The price was hiked by Rs 50 per cylinder on March 22 and again by the same quantum on May 7.
Since April 2021, prices have risen by Rs 193.5 per cylinder.
Petrol and diesel prices however continue to be on freeze for the 43rd day in a row.
The pause followed rates being hiked by a record Rs 10 per litre in a matter of 16 days beginning March 22.
Non-subsidised cooking gas is the one that consumers buy after exhausting their quota of 12 cylinders at subsidised or below-market rates.
However, the government pays no subsidy on LPG in most cities and the price of the refill that consumers, including the poor women who got free connection under the much-talked Ujjwala scheme, is the same as that for non-subsidised or market price LPG.
Non-subsidised LPG costs Rs 1,002.50 per 14.2-kg cylinder in Mumbai while it is priced at Rs 1,018.50 a bottle in Chennai and Rs 1,029 in Kolkata.
Rates differ from state to state depending on the incidence of local taxes such as VAT.
Prices are higher in states with higher taxes.
Alongside, oil firms also hiked the price of commercial LPG cylinders - the ones used by establishments like hotels and restaurants - by Rs 8 per cylinder to Rs 2,354 per 19-kg bottle.
On May 1, the price of a commercial LPG cylinder was increased by Rs 102.50 to Rs 2,355.50 but on May 7 it was reduced to Rs 2,346.
International oil prices have been on the rise this year.
They jumped to a 13-year high of $140 per barrel in March before shedding some of the gains.

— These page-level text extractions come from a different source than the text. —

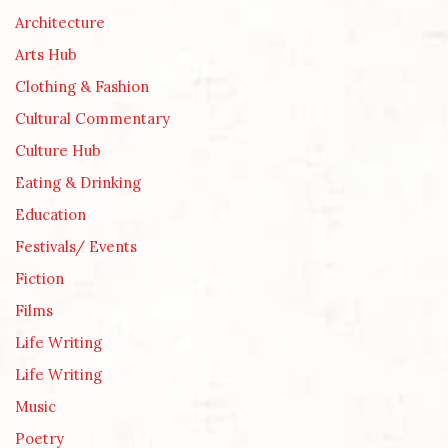
Architecture
Arts Hub
Clothing & Fashion
Cultural Commentary
Culture Hub
Eating & Drinking
Education
Festivals/ Events
Fiction
Films
Life Writing
Life Writing
Music
Poetry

Brent was trading at $110.13 per barrel on Thursday.
To compound things, the Indian rupee tumbled to Rs 77.74 to a dollar, making imports costlier.
India relies on overseas purchases to meet about 85 per cent of its oil requirement, making it one of the most vulnerable in Asia to higher oil prices.
While India has surplus oil refining capacity, it does not manufacture enough LPG to meet domestic demand and imports significant quantities from nations such as Saudi Arabia.
On Wednesday, an oil ministry official stated that the Saudi LPG prices have gone up by 33 per cent while domestic rates have increased by only 11 per cent.